A veces, cuando la soledad amenaza con enloquecerme, salgo de la casa, con mi oscuro
sayal, pues vestido no se le puede llamar a esta tela sin forma que cubre mi desgarbado cuerpo,
negro y con cuellito de encaje, parezco hermana de la caridad; y así transformada, camino por las
calles, camino al río; a lo lejos escucho las voces que van jalonando mi paseo, voces que
desgarradas cantan fados, no los hechos para los turistas, sino el fado, que nace de la entraña
misma de la soledad y el dolor y yo lo oigo retumbar en las angostas paredes de mi pecho.
Llego a la Porta do Belem, que si para los viejos navegantes portugueses fue un puerto de
buena esperanza, que ya atisbaban en su añoranza desde las lejanas playas americanas, para mí,
es el imposible punto de partida de un viaje de retorno y allí en la parte más alta de sus almenas,
contemplo el horizonte mientras lágrimas de rabia e impotencia empañan mis ojos. Otras veces,
tomo el convoio y voy hasta Carcavelos y camino lentamente por sus platas. Pero me hace daño
ver a esos jóvenes, bellos, despreocupados, sanos, libres, mentiras yo me he convertido a los
cuarenta y cinco años en una vieja amargada.

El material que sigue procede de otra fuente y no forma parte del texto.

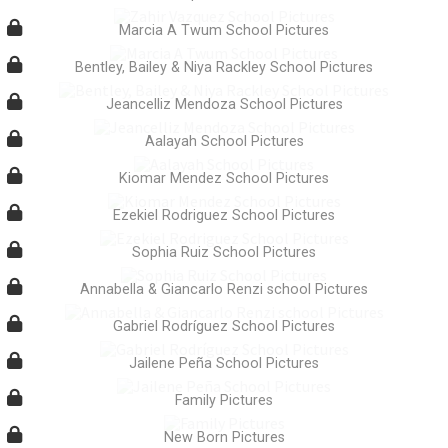
Marcia A Twum School Pictures
Bentley, Bailey & Niya Rackley School Pictures
Jeancelliz Mendoza School Pictures
Aalayah School Pictures
Kiomar Mendez School Pictures
Ezekiel Rodriguez School Pictures
Sophia Ruiz School Pictures
Annabella & Giancarlo Renzi school Pictures
Gabriel Rodríguez School Pictures
Jailene Peña School Pictures
Family Pictures
New Born Pictures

Jamás habíamos recibido una carta tan amarga. El tío León pensó que era necesario tratar
de liberar a Umbelina del pesado yugo de un matrimonio infeliz, pero sus hermanas le dijeron que
en líos de casados lo mejor es no meterse, que “tú lo quisiste, fraile mostén, tú te lo ten”. Así entre
unas cosas y otras se fue pasando el tiempo.

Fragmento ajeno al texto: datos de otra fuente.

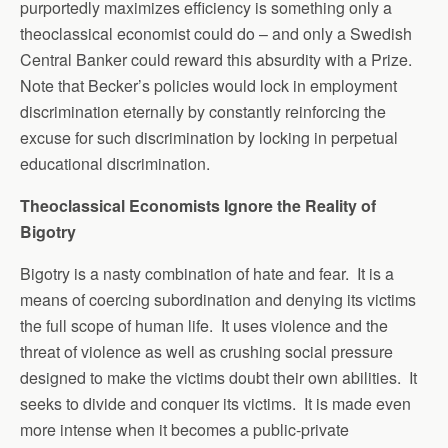
purportedly maximizes efficiency is something only a
theoclassical economist could do – and only a Swedish
Central Banker could reward this absurdity with a Prize.
Note that Becker’s policies would lock in employment
discrimination eternally by constantly reinforcing the
excuse for such discrimination by locking in perpetual
educational discrimination.
Theoclassical Economists Ignore the Reality of
Bigotry
Bigotry is a nasty combination of hate and fear. It is a
means of coercing subordination and denying its victims
the full scope of human life. It uses violence and the
threat of violence as well as crushing social pressure
designed to make the victims doubt their own abilities. It
seeks to divide and conquer its victims. It is made even
more intense when it becomes a public-private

Ese día llegó. Llegó cuando ya nadie la esperaba. Cuando de una manera u otra la
dábamos por perdida. Al principio no la reconocimos, sólo una cosa no había cambiado : su
jupiterina estatura. En realidad se había convertido en un altísimo esqueleto vestido de negro
desde los pies hasta la plateada cabeza. La abrazamos mientras ellas no veía con sus apagados
ojos tras unos enormes espejuelos. Las preguntas que le hacíamos parecían rebotes de un
vertiginoso ping-pong.
“Gracias a Dios, se lo llevó al éter, murió contagiado por un extraño hongo que producen
los libros viejos y que le perforaron los pulmones como si fuera un queso Emmental... ¿qué por
qué me viene?. Porque el día que lo enterramos en su pequeñísimo féretro, pues era casi un
enano, ¿lo recuerdan?, bueno pues ese mismo día un incendio arrasó nuestra casa... ¿qué cómo
fue?... no sé, tal vez, tal vez fue una imprudencia mía, pues dejé caer sobre los alambres desnudos
de una lámpara de la biblioteca, que Alvar me pidió que compusiera... ¿qué hice con el tapiz?, lo
boté a la basura, para terminarlo hubiera tardado otros diez años... no, nunca más.
Umbelina volvió a vivir en la casa de sus padres, a veces por las tardes canta algún fado
en voz baja, entonces, como impulsada por una fuerza extraña, se sube al pequeño Cerro de las
Campanas y desde allí sueña con la torre de Belem y el Tejo.